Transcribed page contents
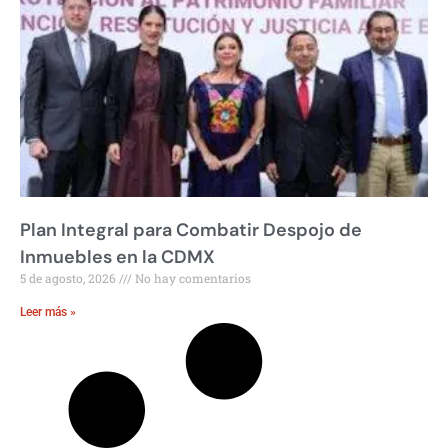
Plan Integral para Combatir Despojo de
Inmuebles en la CDMX
5 de agosto, 2026
No hay comentarios
Leer más »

*PROBLEM REQUIREMENTS:*
Copy the records exactly. Skip the images.

*ANSWER SECTION:*
Plan Integral para Combatir Despojo de
Inmuebles en la CDMX
5 de agosto, 2026
No hay comentarios
Leer más »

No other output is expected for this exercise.